To find the quartiles for the set of numbers, we first need to organize the data in ascending order. The given numbers are:
86, 72, 61, 91, 93, 97, 77, 85, 74, 75, 74
Arranging these in order gives us:
61, 72, 74, 74, 75, 77, 85, 86, 91, 93, 97
Now we can determine the minimum and various quartiles:
Minimum: The smallest number in the sorted list is 61.
Next, we will determine the quartiles:
-
First Quartile (Q1) - This is the median of the first half of the data (the 1st quartile separates the lowest 25% of data).

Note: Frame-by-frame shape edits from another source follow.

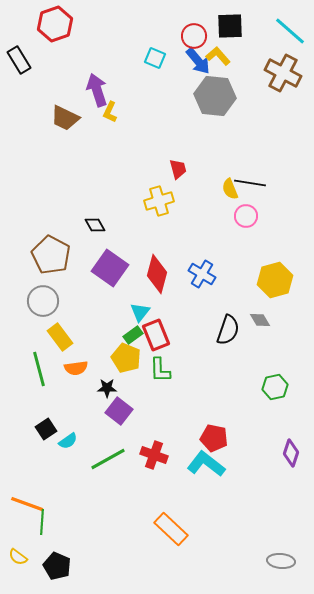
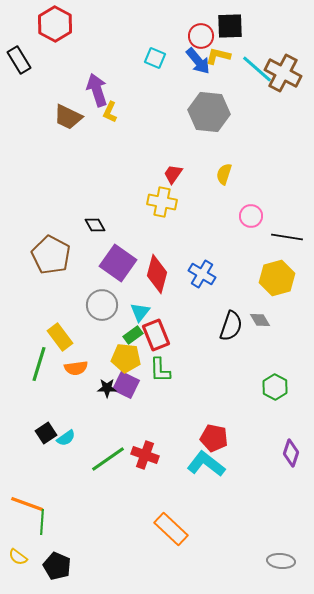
red hexagon at (55, 24): rotated 12 degrees counterclockwise
cyan line at (290, 31): moved 33 px left, 38 px down
red circle at (194, 36): moved 7 px right
yellow L-shape at (218, 56): rotated 35 degrees counterclockwise
gray hexagon at (215, 96): moved 6 px left, 16 px down
brown trapezoid at (65, 118): moved 3 px right, 1 px up
red trapezoid at (178, 169): moved 5 px left, 5 px down; rotated 130 degrees counterclockwise
black line at (250, 183): moved 37 px right, 54 px down
yellow semicircle at (230, 189): moved 6 px left, 15 px up; rotated 40 degrees clockwise
yellow cross at (159, 201): moved 3 px right, 1 px down; rotated 28 degrees clockwise
pink circle at (246, 216): moved 5 px right
purple square at (110, 268): moved 8 px right, 5 px up
yellow hexagon at (275, 280): moved 2 px right, 2 px up
gray circle at (43, 301): moved 59 px right, 4 px down
black semicircle at (228, 330): moved 3 px right, 4 px up
yellow pentagon at (126, 358): rotated 16 degrees counterclockwise
green line at (39, 369): moved 5 px up; rotated 32 degrees clockwise
green hexagon at (275, 387): rotated 20 degrees counterclockwise
purple square at (119, 411): moved 7 px right, 26 px up; rotated 12 degrees counterclockwise
black square at (46, 429): moved 4 px down
cyan semicircle at (68, 441): moved 2 px left, 3 px up
red cross at (154, 455): moved 9 px left
green line at (108, 459): rotated 6 degrees counterclockwise
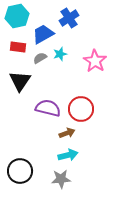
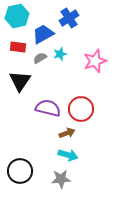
pink star: rotated 20 degrees clockwise
cyan arrow: rotated 30 degrees clockwise
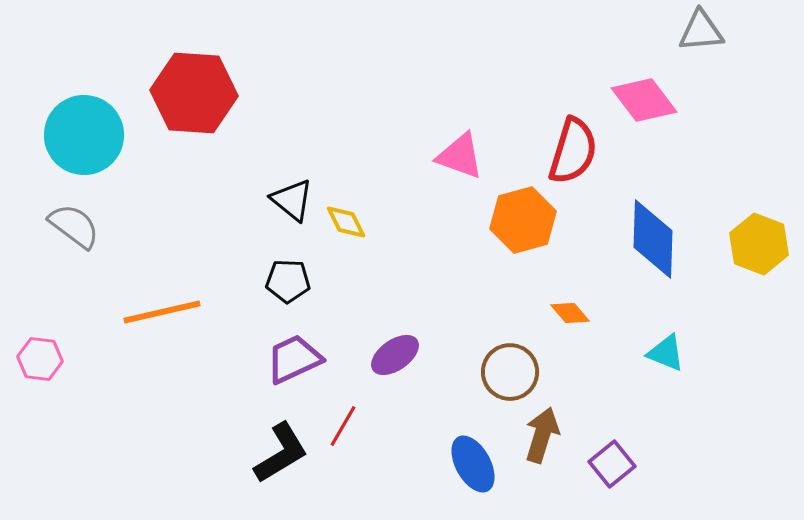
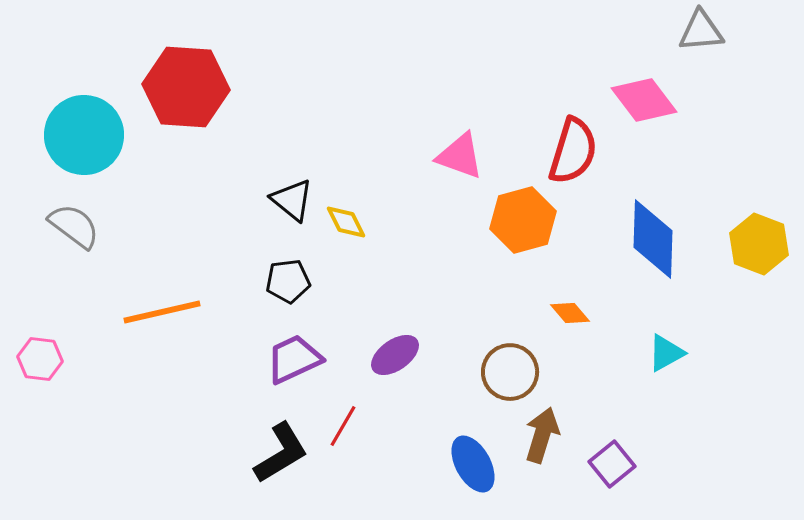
red hexagon: moved 8 px left, 6 px up
black pentagon: rotated 9 degrees counterclockwise
cyan triangle: rotated 51 degrees counterclockwise
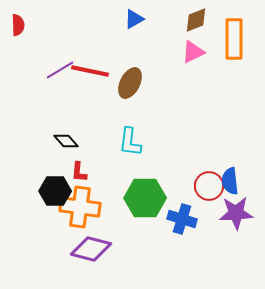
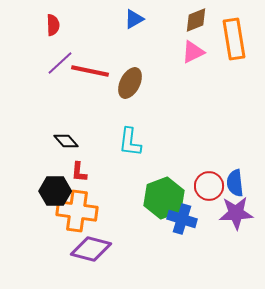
red semicircle: moved 35 px right
orange rectangle: rotated 9 degrees counterclockwise
purple line: moved 7 px up; rotated 12 degrees counterclockwise
blue semicircle: moved 5 px right, 2 px down
green hexagon: moved 19 px right; rotated 21 degrees counterclockwise
orange cross: moved 3 px left, 4 px down
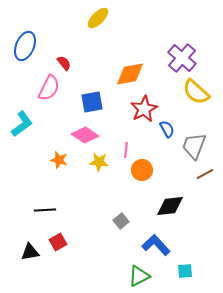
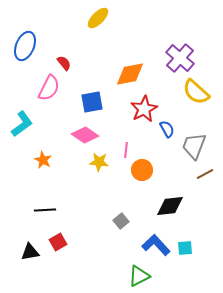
purple cross: moved 2 px left
orange star: moved 16 px left; rotated 12 degrees clockwise
cyan square: moved 23 px up
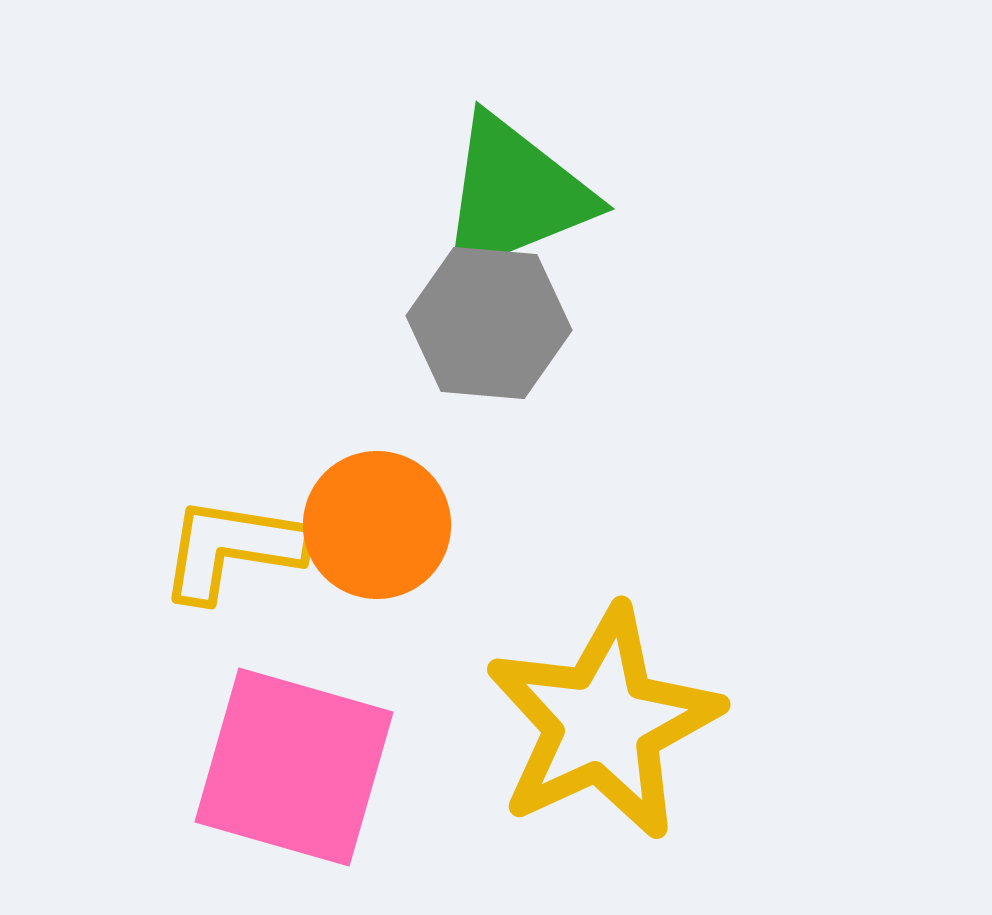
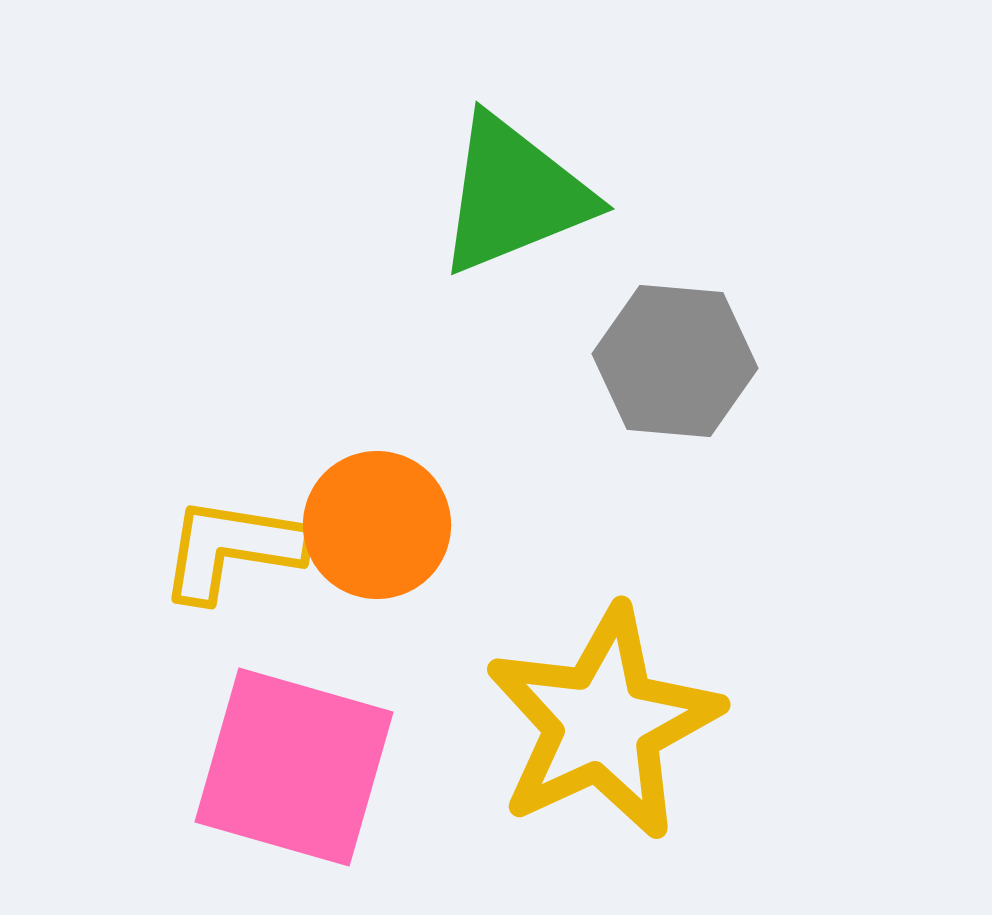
gray hexagon: moved 186 px right, 38 px down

- The numbers in the first half are: 61, 72, 74, 74, 75
- The median of this subset (the 3rd number in a sorted 5 number sequence) is 74.
-
Second Quartile (Q2 or Median) - This is the median of the entire sorted data set.
- There are 11 numbers total, so the median will be the 6th number: 77.
-
Third Quartile (Q3) - This is the median of the second half of the data (the 3rd quartile separates the lowest 75% of data).
- The numbers in the second half are: 77, 85, 86, 91, 93, 97
- The median of this subset (the 3rd number in a sorted 6 number sequence) is 91.
To summarize:
- Minimum = 61
- Q1 = 74
- Q2 (Median) = 77
- Q3 = 91
So, the answer to your question about the minimum is: 61.